One of the bridges on Lordville Road is being rebuilt, which necessitates driving up and back the PA side of the river until the bridge work is done. Forgot about the detour and was late for my hair cut appointment at Vicky's this morning. It's a little over 11 miles on PA191 and its solid double lines in the middle of the road all the way. Saw four foxes last night, a dead one this morning and but one tonight. 

As I have been reporting, the sulfur hatch has been very good. The fish, where the sulfurs are hatching have almost all been hooked on sulfur duns. Someone asked what emerger I found worked best, easy answer, none. I have a box full of various emergers and have not found a single one that works worth a damn. I have no shame, if anyone wants me to try their killer emerger, drop it off at the Troutfitter in a wax sealed envelope, (shop owners are whores, they will tell everyone what the hot fly is), and I will faithfully report how it works for me.

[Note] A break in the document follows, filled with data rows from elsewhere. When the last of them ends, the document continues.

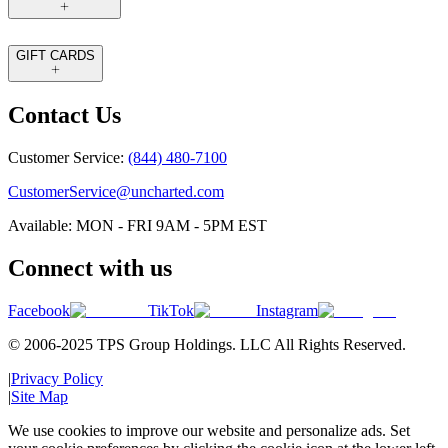
GIFT CARDS
Contact Us
Customer Service:
(844) 480-7100
CustomerService@uncharted.com
Available: MON - FRI 9AM - 5PM EST
Connect with us
Facebook
TikTok
Instagram
© 2006-2025 TPS Group Holdings. LLC All Rights Reserved.
|
Privacy Policy
|
Site Map
We use cookies to improve our website and personalize ads. Set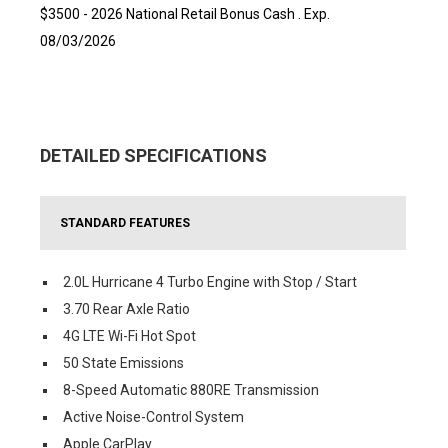
$3500 - 2026 National Retail Bonus Cash . Exp.
08/03/2026
DETAILED SPECIFICATIONS
STANDARD FEATURES
2.0L Hurricane 4 Turbo Engine with Stop / Start
3.70 Rear Axle Ratio
4G LTE Wi-Fi Hot Spot
50 State Emissions
8-Speed Automatic 880RE Transmission
Active Noise-Control System
Apple CarPlay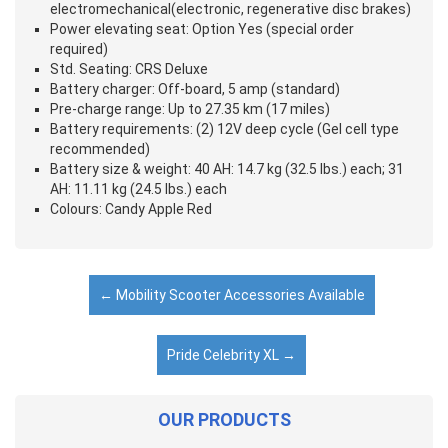
electromechanical(electronic, regenerative disc brakes)
Power elevating seat: Option Yes (special order
required)
Std. Seating: CRS Deluxe
Battery charger: Off-board, 5 amp (standard)
Pre-charge range: Up to 27.35 km (17 miles)
Battery requirements: (2) 12V deep cycle (Gel cell type
recommended)
Battery size & weight: 40 AH: 14.7 kg (32.5 lbs.) each; 31
AH: 11.11 kg (24.5 lbs.) each
Colours: Candy Apple Red
←
Mobility Scooter Accessories Available
Pride Celebrity XL
→
OUR PRODUCTS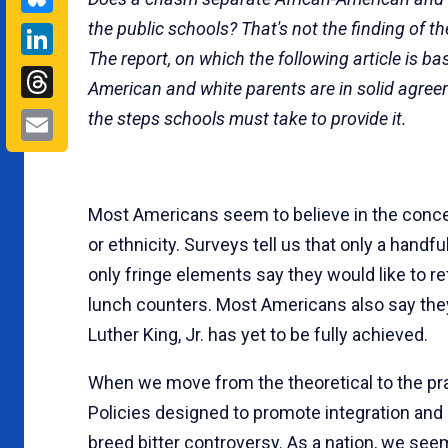
the public schools? That's not the finding of th
LinkedIn
The report, on which the fol­lowing article is ba
Threads
American and white parents are in solid agre
Email
the steps schools must take to provide it.
Most Americans seem to believe in the concept
or ethnicity. Surveys tell us that only a handf
only fringe elements say they would like to r
lunch counters. Most Americans also say they
Luther King, Jr. has yet to be fully achieved.
When we move from the theoretical to the pra
Policies designed to promote integration and
breed bitter controversy. As a nation, we se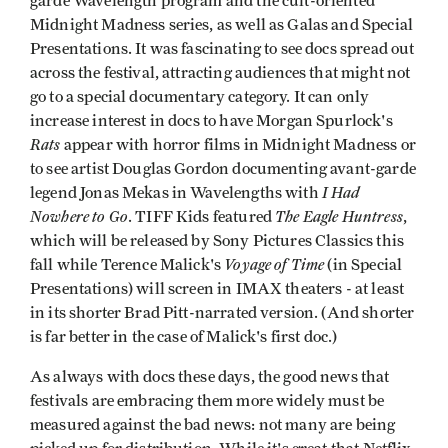
garde Wavelength program and the cult-oriented
Midnight Madness series, as well as Galas and Special
Presentations. It was fascinating to see docs spread out
across the festival, attracting audiences that might not
go to a special documentary category. It can only
increase interest in docs to have Morgan Spurlock's
Rats
appear with horror films in Midnight Madness or
to see artist Douglas Gordon documenting avant-garde
I Had
legend Jonas Mekas in Wavelengths with
Nowhere to Go
The Eagle Huntress
. TIFF Kids featured
,
which will be released by Sony Pictures Classics this
Voyage of Time
fall while Terence Malick's
(in Special
Presentations) will screen in IMAX theaters - at least
in its shorter Brad Pitt-narrated version. (And shorter
is far better in the case of Malick's first doc.)
As always with docs these days, the good news that
festivals are embracing them more widely must be
measured against the bad news: not many are being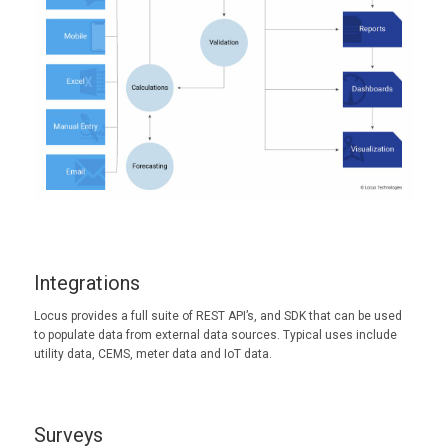
Integrations
Locus provides a full suite of REST API’s, and SDK that can be used
to populate data from external data sources. Typical uses include
utility data, CEMS, meter data and IoT data.
Surveys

Because the trout feed on both duns and emerging nymphs, they quickly learn that duns have hooks and most of the emergers, (that they are eating), do not. Positive reinforcement eating nymphs, painful experience eating duns. In an incredibly short period of time the fish feeding on sulfurs do so almost exclusively on emerging nymphs and become very hard to catch.

This blog is written to help you catch fish. I have done better, so far this year, on the sulfur hatch than ever before. Why? Because I've found a new miracle drug that --- no, no, no, because I do things I tell you to do but you say, "What does he know.", and ignore the advice.

Here is a list to help you to catch more fish on sulfurs:

1- Use flies that look exactly like the real thing.

2- Cast only at rising fish.

3- Wait at least a minute before throwing at a rising fish. (I have trouble with this one because fish always use to eat two flies when they came up, and now I can't remember where the fish rose if I wait a minute).  

4- Try to fish where the hatch is just starting, (where, not when).

5- Know that fish see everything, and that if they refused your fly, or didn't even come up to an on target cast, you are wasting your time and insulting the fish by continuing to throw at him.

6- Never ever throw a "refused" fly back at the same fish.

7- Try to find a less crowded place where you can move from fish to fish, casting at the same few fish for hours on end is insanity. 

8- If the fly you cast to a fish is moving the slightest bit faster or slower than the bubbles around it, you are wasting your time throwing at that fish, he knows you are there and just won't eat your fly.

9- Try to fish to different fish every day, fish remember your flies and become harder and harder to catch the more often you fish to them.

10- Improvements in dry-fly fishing, like all sports, come slowly. Increases in the number of refusals is progress, catching more fish sometimes takes a lifetime, (trust me, I know).